An exact copy of every record is needed, with all pictures omitted.

--*--

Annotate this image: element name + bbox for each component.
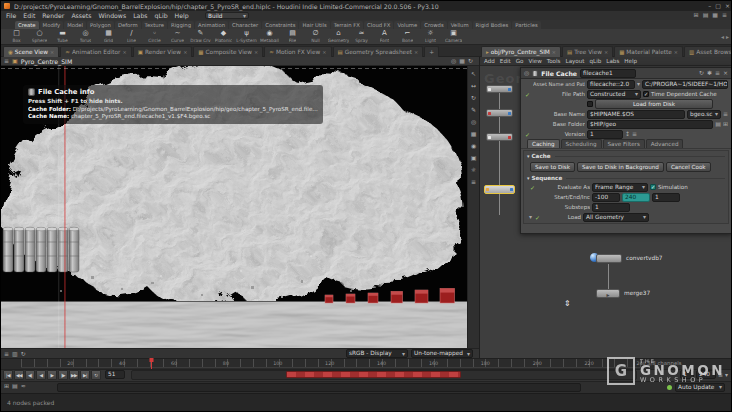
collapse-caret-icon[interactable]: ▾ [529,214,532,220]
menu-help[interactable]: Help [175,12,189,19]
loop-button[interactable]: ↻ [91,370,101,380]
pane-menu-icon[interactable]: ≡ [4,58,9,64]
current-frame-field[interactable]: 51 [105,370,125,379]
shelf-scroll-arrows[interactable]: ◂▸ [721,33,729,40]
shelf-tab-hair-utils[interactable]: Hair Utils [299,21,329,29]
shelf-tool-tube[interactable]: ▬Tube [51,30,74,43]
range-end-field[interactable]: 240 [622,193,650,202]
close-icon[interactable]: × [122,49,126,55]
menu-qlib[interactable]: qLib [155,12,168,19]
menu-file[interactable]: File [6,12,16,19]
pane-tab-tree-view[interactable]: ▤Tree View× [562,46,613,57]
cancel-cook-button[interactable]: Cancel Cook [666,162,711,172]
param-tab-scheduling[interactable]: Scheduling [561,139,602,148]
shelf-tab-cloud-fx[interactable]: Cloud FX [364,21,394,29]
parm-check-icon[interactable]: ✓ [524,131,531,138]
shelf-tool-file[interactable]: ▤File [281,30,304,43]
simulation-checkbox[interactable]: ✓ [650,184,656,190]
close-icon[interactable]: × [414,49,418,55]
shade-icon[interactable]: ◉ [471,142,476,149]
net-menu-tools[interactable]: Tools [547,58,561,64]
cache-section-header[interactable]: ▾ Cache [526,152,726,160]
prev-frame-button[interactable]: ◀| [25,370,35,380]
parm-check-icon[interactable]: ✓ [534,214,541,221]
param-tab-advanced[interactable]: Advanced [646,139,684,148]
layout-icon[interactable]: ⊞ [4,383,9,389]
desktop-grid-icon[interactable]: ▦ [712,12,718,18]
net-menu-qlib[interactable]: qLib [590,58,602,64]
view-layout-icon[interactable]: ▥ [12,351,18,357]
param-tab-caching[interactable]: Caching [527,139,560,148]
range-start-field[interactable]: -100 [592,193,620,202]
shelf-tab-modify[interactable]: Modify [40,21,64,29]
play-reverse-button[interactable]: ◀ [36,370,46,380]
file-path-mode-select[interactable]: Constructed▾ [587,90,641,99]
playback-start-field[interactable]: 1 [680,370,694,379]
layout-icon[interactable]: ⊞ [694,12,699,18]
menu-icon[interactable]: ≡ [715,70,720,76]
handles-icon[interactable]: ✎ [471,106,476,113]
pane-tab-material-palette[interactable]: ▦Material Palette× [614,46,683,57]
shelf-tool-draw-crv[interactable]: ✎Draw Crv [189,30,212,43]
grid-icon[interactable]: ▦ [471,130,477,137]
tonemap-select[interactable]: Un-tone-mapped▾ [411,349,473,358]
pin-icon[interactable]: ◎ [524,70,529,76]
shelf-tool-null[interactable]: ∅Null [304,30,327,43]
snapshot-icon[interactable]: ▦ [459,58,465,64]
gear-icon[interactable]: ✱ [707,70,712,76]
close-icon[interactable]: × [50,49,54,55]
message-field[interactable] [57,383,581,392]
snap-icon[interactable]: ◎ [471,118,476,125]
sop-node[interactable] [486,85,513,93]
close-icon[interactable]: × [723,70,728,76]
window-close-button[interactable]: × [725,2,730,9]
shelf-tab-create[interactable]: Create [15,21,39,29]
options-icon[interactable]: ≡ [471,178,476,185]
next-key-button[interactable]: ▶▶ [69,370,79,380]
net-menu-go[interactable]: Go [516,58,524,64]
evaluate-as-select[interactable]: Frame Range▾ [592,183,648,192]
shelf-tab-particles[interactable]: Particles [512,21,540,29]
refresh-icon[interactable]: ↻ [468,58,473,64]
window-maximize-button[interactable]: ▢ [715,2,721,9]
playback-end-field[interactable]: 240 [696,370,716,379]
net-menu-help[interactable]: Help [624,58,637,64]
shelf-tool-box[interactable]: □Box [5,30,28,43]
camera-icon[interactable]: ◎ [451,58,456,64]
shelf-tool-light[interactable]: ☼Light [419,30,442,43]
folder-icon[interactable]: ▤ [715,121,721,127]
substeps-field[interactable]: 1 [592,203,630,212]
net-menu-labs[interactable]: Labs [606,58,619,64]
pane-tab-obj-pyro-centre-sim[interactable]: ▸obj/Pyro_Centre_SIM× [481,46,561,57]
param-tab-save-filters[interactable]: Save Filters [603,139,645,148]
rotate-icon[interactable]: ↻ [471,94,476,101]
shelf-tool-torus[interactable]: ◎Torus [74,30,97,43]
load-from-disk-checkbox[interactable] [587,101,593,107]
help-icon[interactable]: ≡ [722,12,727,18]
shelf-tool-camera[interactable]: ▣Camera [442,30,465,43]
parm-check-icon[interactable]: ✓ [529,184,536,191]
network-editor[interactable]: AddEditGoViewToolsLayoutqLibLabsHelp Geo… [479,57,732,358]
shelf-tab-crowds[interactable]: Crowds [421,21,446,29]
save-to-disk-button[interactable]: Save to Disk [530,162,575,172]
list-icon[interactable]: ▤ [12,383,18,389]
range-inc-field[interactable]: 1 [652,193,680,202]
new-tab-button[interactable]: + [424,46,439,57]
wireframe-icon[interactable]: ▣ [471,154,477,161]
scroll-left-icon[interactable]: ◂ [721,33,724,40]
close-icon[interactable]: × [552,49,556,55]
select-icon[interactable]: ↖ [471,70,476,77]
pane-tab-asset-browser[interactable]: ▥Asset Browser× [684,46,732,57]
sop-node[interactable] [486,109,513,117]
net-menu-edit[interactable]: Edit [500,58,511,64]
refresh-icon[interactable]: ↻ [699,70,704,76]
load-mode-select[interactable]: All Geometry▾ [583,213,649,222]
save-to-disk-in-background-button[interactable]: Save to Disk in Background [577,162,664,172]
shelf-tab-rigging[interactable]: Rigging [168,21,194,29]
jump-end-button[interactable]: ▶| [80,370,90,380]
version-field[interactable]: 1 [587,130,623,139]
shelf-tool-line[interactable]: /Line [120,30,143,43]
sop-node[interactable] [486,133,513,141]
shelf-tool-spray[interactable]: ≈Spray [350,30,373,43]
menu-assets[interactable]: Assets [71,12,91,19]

--*--

**Output**
Annotate this image: element name + bbox for each component.
collapse-caret-icon[interactable]: ▾ [529,214,532,220]
menu-help[interactable]: Help [175,12,189,19]
loop-button[interactable]: ↻ [91,370,101,380]
pane-menu-icon[interactable]: ≡ [4,58,9,64]
current-frame-field[interactable]: 51 [105,370,125,379]
shelf-scroll-arrows[interactable]: ◂▸ [721,33,729,40]
shelf-tab-hair-utils[interactable]: Hair Utils [299,21,329,29]
shelf-tool-tube[interactable]: ▬Tube [51,30,74,43]
range-end-field[interactable]: 240 [622,193,650,202]
close-icon[interactable]: × [122,49,126,55]
menu-qlib[interactable]: qLib [155,12,168,19]
menu-file[interactable]: File [6,12,16,19]
pane-tab-tree-view[interactable]: ▤Tree View× [562,46,613,57]
cancel-cook-button[interactable]: Cancel Cook [666,162,711,172]
param-tab-scheduling[interactable]: Scheduling [561,139,602,148]
shelf-tab-cloud-fx[interactable]: Cloud FX [364,21,394,29]
parm-check-icon[interactable]: ✓ [524,131,531,138]
shelf-tool-file[interactable]: ▤File [281,30,304,43]
simulation-checkbox[interactable]: ✓ [650,184,656,190]
close-icon[interactable]: × [414,49,418,55]
shade-icon[interactable]: ◉ [471,142,476,149]
net-menu-tools[interactable]: Tools [547,58,561,64]
cache-section-header[interactable]: ▾ Cache [526,152,726,160]
prev-frame-button[interactable]: ◀| [25,370,35,380]
parm-check-icon[interactable]: ✓ [534,214,541,221]
param-tab-advanced[interactable]: Advanced [646,139,684,148]
layout-icon[interactable]: ⊞ [4,383,9,389]
desktop-grid-icon[interactable]: ▦ [712,12,718,18]
net-menu-qlib[interactable]: qLib [590,58,602,64]
view-layout-icon[interactable]: ▥ [12,351,18,357]
param-tab-caching[interactable]: Caching [527,139,560,148]
range-start-field[interactable]: -100 [592,193,620,202]
shelf-tab-modify[interactable]: Modify [40,21,64,29]
play-reverse-button[interactable]: ◀ [36,370,46,380]
file-path-mode-select[interactable]: Constructed▾ [587,90,641,99]
playback-start-field[interactable]: 1 [680,370,694,379]
layout-icon[interactable]: ⊞ [694,12,699,18]
menu-icon[interactable]: ≡ [715,70,720,76]
handles-icon[interactable]: ✎ [471,106,476,113]
pane-tab-material-palette[interactable]: ▦Material Palette× [614,46,683,57]
shelf-tool-draw-crv[interactable]: ✎Draw Crv [189,30,212,43]
grid-icon[interactable]: ▦ [471,130,477,137]
tonemap-select[interactable]: Un-tone-mapped▾ [411,349,473,358]
pin-icon[interactable]: ◎ [524,70,529,76]
shelf-tool-null[interactable]: ∅Null [304,30,327,43]
snapshot-icon[interactable]: ▦ [459,58,465,64]
gear-icon[interactable]: ✱ [707,70,712,76]
close-icon[interactable]: × [50,49,54,55]
message-field[interactable] [57,383,581,392]
snap-icon[interactable]: ◎ [471,118,476,125]
sop-node[interactable] [486,85,513,93]
close-icon[interactable]: × [723,70,728,76]
window-close-button[interactable]: × [725,2,730,9]
shelf-tab-create[interactable]: Create [15,21,39,29]
options-icon[interactable]: ≡ [471,178,476,185]
next-key-button[interactable]: ▶▶ [69,370,79,380]
net-menu-go[interactable]: Go [516,58,524,64]
evaluate-as-select[interactable]: Frame Range▾ [592,183,648,192]
shelf-tab-particles[interactable]: Particles [512,21,540,29]
refresh-icon[interactable]: ↻ [468,58,473,64]
window-maximize-button[interactable]: ▢ [715,2,721,9]
playback-end-field[interactable]: 240 [696,370,716,379]
net-menu-help[interactable]: Help [624,58,637,64]
shelf-tool-box[interactable]: □Box [5,30,28,43]
camera-icon[interactable]: ◎ [451,58,456,64]
shelf-tool-light[interactable]: ☼Light [419,30,442,43]
folder-icon[interactable]: ▤ [715,121,721,127]
substeps-field[interactable]: 1 [592,203,630,212]
net-menu-labs[interactable]: Labs [606,58,619,64]
pane-tab-obj-pyro-centre-sim[interactable]: ▸obj/Pyro_Centre_SIM× [481,46,561,57]
param-tab-save-filters[interactable]: Save Filters [603,139,645,148]
rotate-icon[interactable]: ↻ [471,94,476,101]
shelf-tool-torus[interactable]: ◎Torus [74,30,97,43]
load-from-disk-checkbox[interactable] [587,101,593,107]
help-icon[interactable]: ≡ [722,12,727,18]
shelf-tool-camera[interactable]: ▣Camera [442,30,465,43]
parm-check-icon[interactable]: ✓ [529,184,536,191]
network-editor[interactable]: AddEditGoViewToolsLayoutqLibLabsHelp Geo… [479,57,732,358]
shelf-tab-crowds[interactable]: Crowds [421,21,446,29]
save-to-disk-button[interactable]: Save to Disk [530,162,575,172]
list-icon[interactable]: ▤ [12,383,18,389]
range-inc-field[interactable]: 1 [652,193,680,202]
new-tab-button[interactable]: + [424,46,439,57]
wireframe-icon[interactable]: ▣ [471,154,477,161]
scroll-left-icon[interactable]: ◂ [721,33,724,40]
close-icon[interactable]: × [552,49,556,55]
select-icon[interactable]: ↖ [471,70,476,77]
pane-tab-asset-browser[interactable]: ▥Asset Browser× [684,46,732,57]
sop-node[interactable] [486,109,513,117]
net-menu-edit[interactable]: Edit [500,58,511,64]
refresh-icon[interactable]: ↻ [699,70,704,76]
load-mode-select[interactable]: All Geometry▾ [583,213,649,222]
save-to-disk-in-background-button[interactable]: Save to Disk in Background [577,162,664,172]
shelf-tab-rigging[interactable]: Rigging [168,21,194,29]
jump-end-button[interactable]: ▶| [80,370,90,380]
version-field[interactable]: 1 [587,130,623,139]
shelf-tool-line[interactable]: /Line [120,30,143,43]
sop-node[interactable] [486,133,513,141]
shelf-tool-spray[interactable]: ≈Spray [350,30,373,43]
menu-assets[interactable]: Assets [71,12,91,19]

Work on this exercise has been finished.